Task data =>
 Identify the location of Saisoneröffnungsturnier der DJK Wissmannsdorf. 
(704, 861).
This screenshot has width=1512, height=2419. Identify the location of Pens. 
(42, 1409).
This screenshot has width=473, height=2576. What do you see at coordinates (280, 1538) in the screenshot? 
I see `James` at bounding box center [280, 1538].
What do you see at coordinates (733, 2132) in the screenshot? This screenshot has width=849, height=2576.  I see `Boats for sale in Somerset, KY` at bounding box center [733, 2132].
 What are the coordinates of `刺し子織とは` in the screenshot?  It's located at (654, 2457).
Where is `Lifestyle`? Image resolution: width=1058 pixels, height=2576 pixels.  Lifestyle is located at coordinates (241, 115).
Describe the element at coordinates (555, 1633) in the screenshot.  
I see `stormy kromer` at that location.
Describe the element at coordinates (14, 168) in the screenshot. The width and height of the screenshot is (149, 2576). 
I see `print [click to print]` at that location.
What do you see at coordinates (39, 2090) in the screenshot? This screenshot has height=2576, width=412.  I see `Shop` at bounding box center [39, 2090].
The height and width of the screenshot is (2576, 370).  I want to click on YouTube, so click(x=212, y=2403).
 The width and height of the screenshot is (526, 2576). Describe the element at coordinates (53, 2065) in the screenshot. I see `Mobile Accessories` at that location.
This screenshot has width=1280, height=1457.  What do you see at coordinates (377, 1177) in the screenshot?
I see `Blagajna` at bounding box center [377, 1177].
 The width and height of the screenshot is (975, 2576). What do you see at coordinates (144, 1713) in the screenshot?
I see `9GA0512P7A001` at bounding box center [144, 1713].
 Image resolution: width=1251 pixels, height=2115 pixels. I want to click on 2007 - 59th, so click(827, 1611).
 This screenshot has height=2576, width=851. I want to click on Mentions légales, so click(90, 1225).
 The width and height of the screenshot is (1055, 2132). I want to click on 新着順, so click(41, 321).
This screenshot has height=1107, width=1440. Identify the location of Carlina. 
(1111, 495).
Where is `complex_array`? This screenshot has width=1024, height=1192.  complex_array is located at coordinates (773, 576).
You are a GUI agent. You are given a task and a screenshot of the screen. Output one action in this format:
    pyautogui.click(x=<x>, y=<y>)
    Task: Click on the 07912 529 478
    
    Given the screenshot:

Aim of the task =>
Restate every record word for word.

Exercise solution =>
 Identify the location of Saisoneröffnungsturnier der DJK Wissmannsdorf. 
(704, 861).
This screenshot has width=1512, height=2419. Identify the location of Pens. 
(42, 1409).
This screenshot has width=473, height=2576. What do you see at coordinates (280, 1538) in the screenshot? 
I see `James` at bounding box center [280, 1538].
What do you see at coordinates (733, 2132) in the screenshot? This screenshot has width=849, height=2576.  I see `Boats for sale in Somerset, KY` at bounding box center [733, 2132].
 What are the coordinates of `刺し子織とは` in the screenshot?  It's located at (654, 2457).
Where is `Lifestyle`? Image resolution: width=1058 pixels, height=2576 pixels.  Lifestyle is located at coordinates (241, 115).
Describe the element at coordinates (555, 1633) in the screenshot.  
I see `stormy kromer` at that location.
Describe the element at coordinates (14, 168) in the screenshot. The width and height of the screenshot is (149, 2576). 
I see `print [click to print]` at that location.
What do you see at coordinates (39, 2090) in the screenshot? This screenshot has height=2576, width=412.  I see `Shop` at bounding box center [39, 2090].
The height and width of the screenshot is (2576, 370).  I want to click on YouTube, so click(x=212, y=2403).
 The width and height of the screenshot is (526, 2576). Describe the element at coordinates (53, 2065) in the screenshot. I see `Mobile Accessories` at that location.
This screenshot has width=1280, height=1457.  What do you see at coordinates (377, 1177) in the screenshot?
I see `Blagajna` at bounding box center [377, 1177].
 The width and height of the screenshot is (975, 2576). What do you see at coordinates (144, 1713) in the screenshot?
I see `9GA0512P7A001` at bounding box center [144, 1713].
 Image resolution: width=1251 pixels, height=2115 pixels. I want to click on 2007 - 59th, so click(827, 1611).
 This screenshot has height=2576, width=851. I want to click on Mentions légales, so click(90, 1225).
 The width and height of the screenshot is (1055, 2132). I want to click on 新着順, so click(41, 321).
This screenshot has height=1107, width=1440. Identify the location of Carlina. 
(1111, 495).
Where is `complex_array`? This screenshot has width=1024, height=1192.  complex_array is located at coordinates (773, 576).
You are a GUI agent. You are given a task and a screenshot of the screen. Output one action in this format:
    pyautogui.click(x=<x>, y=<y>)
    Task: Click on the 07912 529 478
    
    Given the screenshot:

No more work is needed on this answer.